2. This degenerating tendency indicates the necessity of a conscious reliance upon the gracious help of God.

(Homilist.)

I. THE CHARACTER OF THE JEWS AT THE DEATH OF JOSHUA.

II. THE APOSTASY OF THE SUCCEEDING GENERATION.

1. The nature of their apostasy. God is jealous of His own honour; and to unite His name with idols, and to His worship to join the revolting orgies of Ashtoreth, was diabolism, and must be judged and punished.

2. Their apostasy was intensified by all the distinguishing privileges and blessings they had enjoyed. As virtue is proportioned in vigour to the temptations resisted, so transgression is proportioned to the forces of conscience, education, example and blessing which have been fought with and conquered. Nor was this all their sin. To the list must be added disobedience. They refused to execute the Divine command to expel the Canaanites from the land. It was terrible surgery, and not murder, that the Israelites were commanded to perform as touching the heathen idolators — a true and just surgery, cutting away unflinchingly the diseased part, that themselves might remain sound. Stopping short in the operation, they became infected with the moral leprosy which made the Canaanites loathsome to heaven and earth (Leviticus 18:21-30; Deuteronomy 12:30-32).(1) Mercies despised, privileges scorned, pledges made to God in covenant and broken, become the foundation for towering iniquity.

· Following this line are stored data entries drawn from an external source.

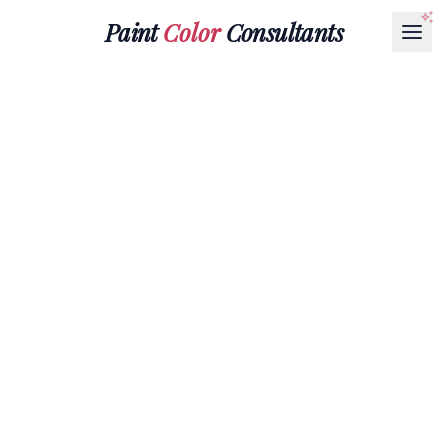
Paint
Color
Consultants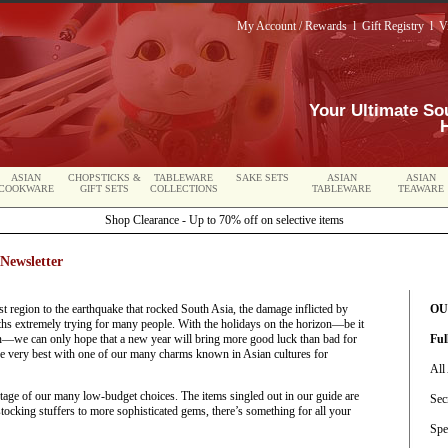
My Account / Rewards
l
Gift Registry
l
V
Your Ultimate So
ASIAN
CHOPSTICKS &
TABLEWARE
SAKE SETS
ASIAN
ASIAN
COOKWARE
GIFT SETS
COLLECTIONS
TABLEWARE
TEAWARE
Shop Clearance - Up to 70% off on selective items
Newsletter
t region to the earthquake that rocked South Asia, the damage inflicted by
OU
s extremely trying for many people. With the holidays on the horizon—be it
we can only hope that a new year will bring more good luck than bad for
Ful
e very best with one of our many charms known in Asian cultures for
All
antage of our many low-budget choices. The items singled out in our guide are
Sec
tocking stuffers to more sophisticated gems, there’s something for all your
Spe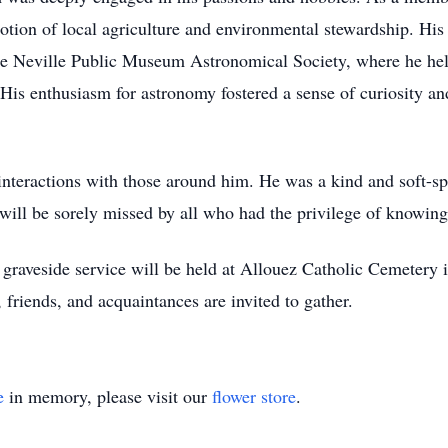
otion of local agriculture and environmental stewardship. His
the Neville Public Museum Astronomical Society, where he held
 His enthusiasm for astronomy fostered a sense of curiosity 
s interactions with those around him. He was a kind and sof
will be sorely missed by all who had the privilege of knowin
graveside service will be held at Allouez Catholic Cemetery
 friends, and acquaintances are invited to gather.
e
in memory, please visit our
flower store
.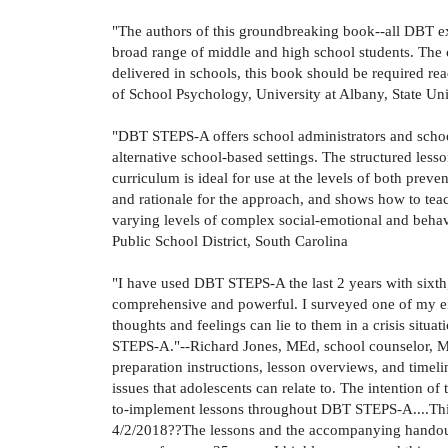
"The authors of this groundbreaking book--all DBT ex
broad range of middle and high school students. The c
delivered in schools, this book should be required rea
of School Psychology, University at Albany, State Un
"DBT STEPS-A offers school administrators and school
alternative school-based settings. The structured les
curriculum is ideal for use at the levels of both preve
and rationale for the approach, and shows how to teac
varying levels of complex social-emotional and beh
Public School District, South Carolina
"I have used DBT STEPS-A the last 2 years with sixth
comprehensive and powerful. I surveyed one of my eigh
thoughts and feelings can lie to them in a crisis situa
STEPS-A."--Richard Jones, MEd, school counselor, Ma
preparation instructions, lesson overviews, and timeli
issues that adolescents can relate to. The intention o
to-implement lessons throughout DBT STEPS-A....This 
4/2/2018??The lessons and the accompanying handouts 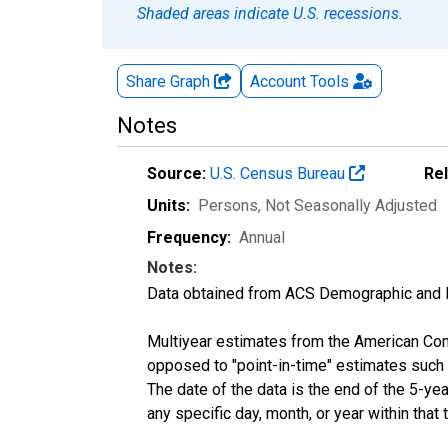
Shaded areas indicate U.S. recessions.
Share Graph
Account
Tools
Notes
Source:
U.S. Census Bureau
Re
Units:
Persons
, Not Seasonally Adjusted
Frequency:
Annual
Notes:
Data obtained from ACS Demographic and 
Multiyear estimates from the American Com
opposed to "point-in-time" estimates such
The date of the data is the end of the 5-y
any specific day, month, or year within that 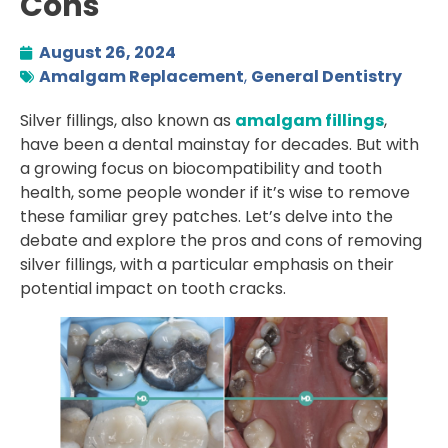
Cons
August 26, 2024
Amalgam Replacement
,
General Dentistry
Silver fillings, also known as
amalgam fillings
,
have been a dental mainstay for decades. But with
a growing focus on biocompatibility and tooth
health, some people wonder if it’s wise to remove
these familiar grey patches. Let’s delve into the
debate and explore the pros and cons of removing
silver fillings, with a particular emphasis on their
potential impact on tooth cracks.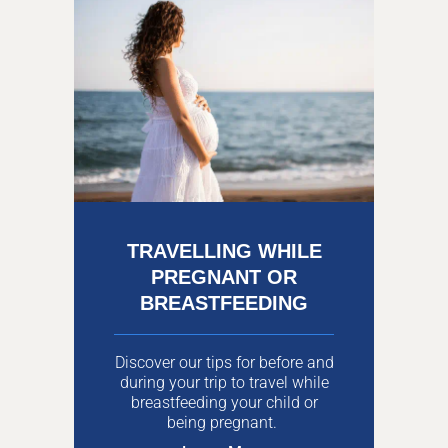
TRAVELLING WHILE
PREGNANT OR
BREASTFEEDING
Discover our tips for before and
during your trip to travel while
breastfeeding your child or
being pregnant.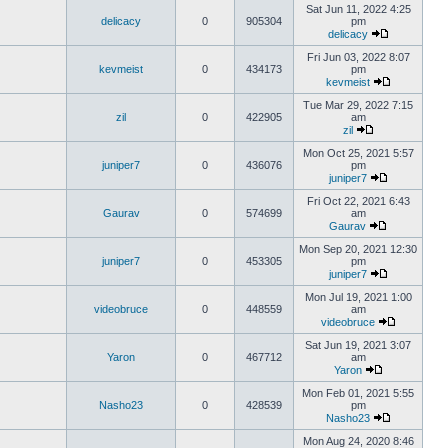
Sat Jun 11, 2022 4:25
delicacy
0
905304
pm
delicacy
Fri Jun 03, 2022 8:07
kevmeist
0
434173
pm
kevmeist
Tue Mar 29, 2022 7:15
zil
0
422905
am
zil
Mon Oct 25, 2021 5:57
juniper7
0
436076
pm
juniper7
Fri Oct 22, 2021 6:43
Gaurav
0
574699
am
Gaurav
Mon Sep 20, 2021 12:30
juniper7
0
453305
pm
juniper7
Mon Jul 19, 2021 1:00
videobruce
0
448559
am
videobruce
Sat Jun 19, 2021 3:07
Yaron
0
467712
am
Yaron
Mon Feb 01, 2021 5:55
Nasho23
0
428539
pm
Nasho23
Mon Aug 24, 2020 8:46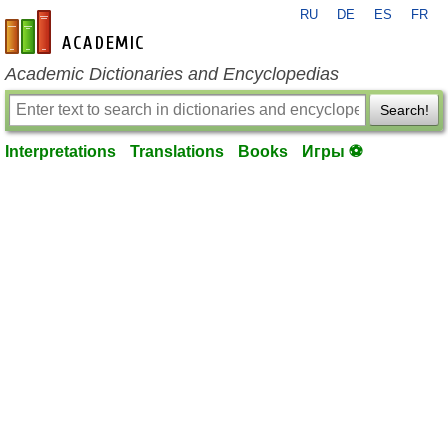
RU
DE
ES
FR
en-academic.com
Academic Dictionaries and Encyclopedias
Search!
Interpretations
Translations
Books
Игры ⚽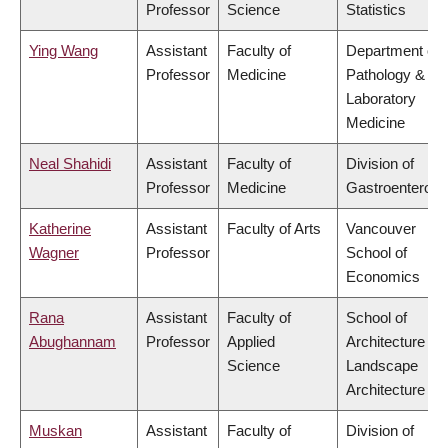
Professor
Science
Statistics
Ying Wang
Assistant
Faculty of
Department of
Professor
Medicine
Pathology &
Laboratory
Medicine
Neal Shahidi
Assistant
Faculty of
Division of
Professor
Medicine
Gastroenterolo
Katherine
Assistant
Faculty of Arts
Vancouver
Wagner
Professor
School of
Economics
Rana
Assistant
Faculty of
School of
Abughannam
Professor
Applied
Architecture &
Science
Landscape
Architecture
Muskan
Assistant
Faculty of
Division of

The best things perverted are the worst.(2) Nothing is more fatal to the Christian calling than alliances with the ungodly. He who makes the experiment of such entangling alliances will speedily discover that his power is lost; that what he builds with one hand he pulls down with the other; that he does not win the world to God: the world wins him. It is a notorious fact that alliances with the wicked do not command the respect of the very men for whose favour they are formed. The world scorns those who sacrifice their religious principles to worldly policy or social ambitions.

III. THE PUNISHMENT OF THEIR APOSTASY.

1. No two ideas are more inseparably linked together than these two of sin and suffering. The one follows the other by a law as fixed and imperative as the agony of a burning hand. They are the "twin serpents" of the race, inseparable companions.

2. But all suffering is not penal. With respect to God's people it is remedial and corrective. Moses Browne truly saith, "A great deal of rust requires a rough file."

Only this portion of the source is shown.